No statistical difference was found either in yield or failure load between the two extra-articular stabilisation techniques (groups A and B) owing to the small number of biomechanical trials performed (n = 7), thus generating low Cohen’s effect size values and a posteriori statistical power analysis. However, discrepancies in failure mode were observed regarding the type of hip luxation occurring after stabilisation. Although no reoccurrence of craniodorsal hip luxation was observed with extra-articular UHMWPE implant stabilisation, the reoccurrence of craniodorsal hip luxation was observed in approximately 70% of cases with the UHMWPE iliofemoral suture technique.

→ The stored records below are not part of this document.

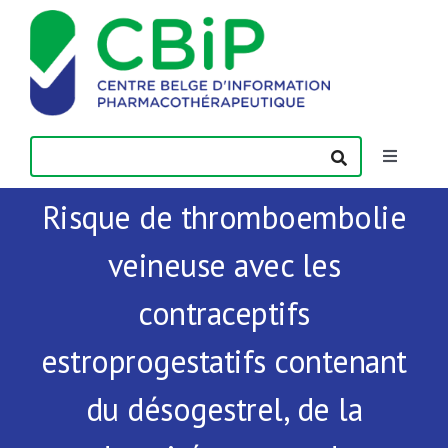
Passer
au
contenu
Toggle
Navigatio
Risque de thromboembolie
Actualités
veineuse avec les
Publications
contraceptifs
Formations
estroprogestatifs contenant
du désogestrel, de la
Contact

Additional biomechanical testing is required to highlight differences in biomechanical behaviour between groups A and B before considering in vivo studies to confirm these findings.
Footnotes
Acknowledgements
We thank Mrs Cooke-Martageix for English language editing, Mr Blache for the statistical analysis and Mr Roume for the computer-aided design of the biomechanical bases.
Conflict of interest
The authors declared no potential conflicts of interest with respect to the research, authorship, and/or publication of this article.
Funding
This study was supported by Novetech Surgery, who provided human resources in the person of Mr Bastien Goin for data processing and writing of this scientific article during his thesis.
Ethical approval
The work described in this manuscript involved the use of non-experimental (owned or unowned) animals. Established internationally recognised high standards (‘best practice’) of veterinary clinical care for the individual patient were always followed and/or this work involved the use of cadavers. Ethical approval from a committee was therefore not specifically required for publication in JFMS. Although not required, where ethical approval was still obtained, it is stated in the manuscript.
Informed consent
Informed consent (verbal or written) was obtained from the owner or legal custodian of all animal(s) described in this work (experimental or non-experimental animals, including cadavers) for all procedure(s) undertaken (either prospective or retrospective studies). For any animals or people individually identifiable within this publication, informed consent (verbal or written) for their use in the publication was obtained from the people involved.